===== Exercise materials

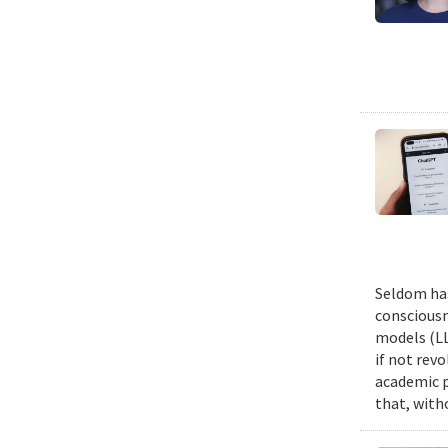
Seldom has
consciousn
models (LL
if not revo
academic p
that, witho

==========

**The task**
Repeat the data above exactly, leaving out any pictures it holds.

**Answer to this task**
Seldom has
consciousn
models (LL
if not revo
academic p
that, witho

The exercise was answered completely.